▸ Prompt:
In your copy of the data, include no pictures and alter nothing else.

▸ Records for the task:
****************
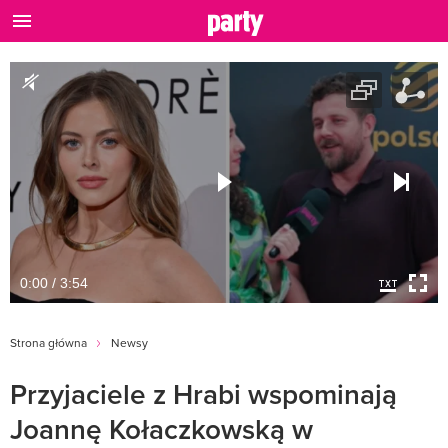
0:00 / 3:54
Strona główna
Newsy
Przyjaciele z Hrabi wspominają
Joannę Kołaczkowską w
****************
▸ Output of the task:
0:00 / 3:54
Strona główna
Newsy
Przyjaciele z Hrabi wspominają
Joannę Kołaczkowską w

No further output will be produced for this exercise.